One of the most important causes of relapsing pancreatitis is a cystic neoplasm of the pancreas. These low grade malignancies may cause pancreatitis by obstructing or communicating with a pancreatic duct. Patients with relapsing pancreatitis and a focal fluid fluid collection should be investigated for the possibility of a mucinous cystic neoplasm. Cross sectional imaging can provide a diagnosis with the imaging findings of a low attenuation cystic lesion containing mural calcification (CT scanning) or a lobular T2 enhancing lesion (MRCP). Endoscopic ultrasound can provide more detailed imaging with the ability to guide fine needle aspiration of the cyst fluid. Cyst fluid analysis can provide a diagnosis of a mucinous cystic lesion with the combination of cytology (mucinous epithelium), elevated carcinoembryonic antigen (CEA), and the presence of DNA mutations. Management of these patients consists of surgical resection and monitoring in patients not able to withstand surgery.

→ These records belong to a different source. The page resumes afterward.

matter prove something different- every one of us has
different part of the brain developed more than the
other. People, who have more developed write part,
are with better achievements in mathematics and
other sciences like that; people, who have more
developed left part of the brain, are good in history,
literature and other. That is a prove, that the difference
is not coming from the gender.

Key Words: Pancreatitis, Relapsing pancreatitis, Endoscopic ultrasound, Cystic neoplasms, Intraductal papillary mucinous neoplasms, Fine needle aspiration

INTRODUCTION

Acute and chronic relapsing pancreatitis may be caused by a number of structural abnormalities of the pancreas. Of the malignant and pre-malignant lesions of the pancreas associated with pancreatitis, cystic and intraductal tumors are the most common. Patients with these lesions may experience pancreatitis at the time of diagnosis or suffer from relapsing pancreatitis throughout their medical illness. Approximately 9% of patients with recurrent pancreatitis will have an associated pancreatic malignancy[1]. The most likely cause of malignancy-associated pancreatitis is ductal obstruction. Since intraductal papillary mucinous tumors commonly involve the main pancreatic duct and its side branches, recurrent pancreatitis is particularly common in these patients[2].

CLINICAL PRESENTATION

Patients with relapsing pancreatitis present with discrete episodes of abdominal pain often accompanied by nausea and vomiting[3]. After the initial clinical evaluation with laboratory testing, cross sectional imaging is obtained in order to confirm the diagnosis and to determine the extent and severity of the pancreatic inflammation.

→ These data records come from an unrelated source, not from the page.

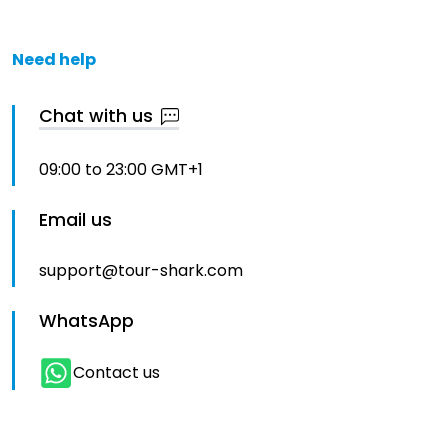
Need help
Chat with us
09:00 to 23:00 GMT+1
Email us
support@tour-shark.com
WhatsApp
Contact us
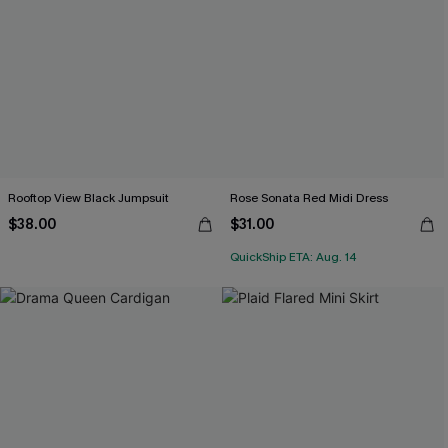
Rooftop View Black Jumpsuit
Rose Sonata Red Midi Dress
$38.00
$31.00
QuickShip ETA: Aug. 14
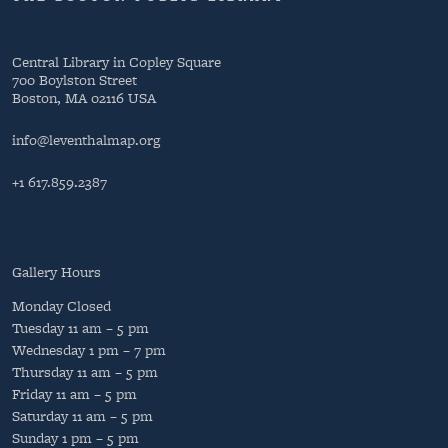
Central Library in Copley Square
700 Boylston Street
Boston, MA 02116 USA
info@leventhalmap.org
+1 617.859.2387
Gallery Hours
Monday
Closed
Tuesday
11 am – 5 pm
Wednesday
1 pm – 7 pm
Thursday
11 am – 5 pm
Friday
11 am – 5 pm
Saturday
11 am – 5 pm
Sunday
1 pm – 5 pm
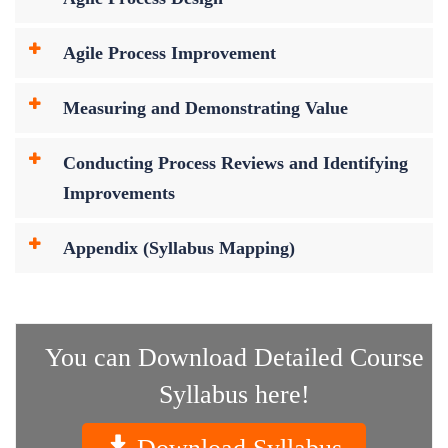
Agile Process Improvement
Measuring and Demonstrating Value
Conducting Process Reviews and Identifying
Improvements
Appendix (Syllabus Mapping)
You can Download Detailed Course
Syllabus here!
Download Syllabus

The most common abnormality encountered on cross sectional imaging in patients with relapsing pancreatitis is a cystic lesion or a focal fluid collection[4]. In this context, the chief differential is a pseudocyst versus a cystadenoma of the pancreas[5]. Pseudocysts represent a focal collection of inflammatory fluid, leaking from the pancreas. Pseudocysts may persist after resolution of pancreatic necrosis, and the presence of a ductal stricture may contribute to persistence[6]. In contrast, a cystadenoma of the pancreas represents a benign, pre-malignant, or malignant cyst and may also be responsible for the episode of pancreatitis[7]. It is often difficult to determine if a focal fluid lesion is responsible for the episode of pancreatitis or is a consequence of the pancreatitis (pseudocyst). In general, focal fluid collections that are surrounded by a well-defined, thin-walled rim of tissue are more likely to be a form of malignancy, in contrast to thick-walled pseudocysts containing inflammatory debris.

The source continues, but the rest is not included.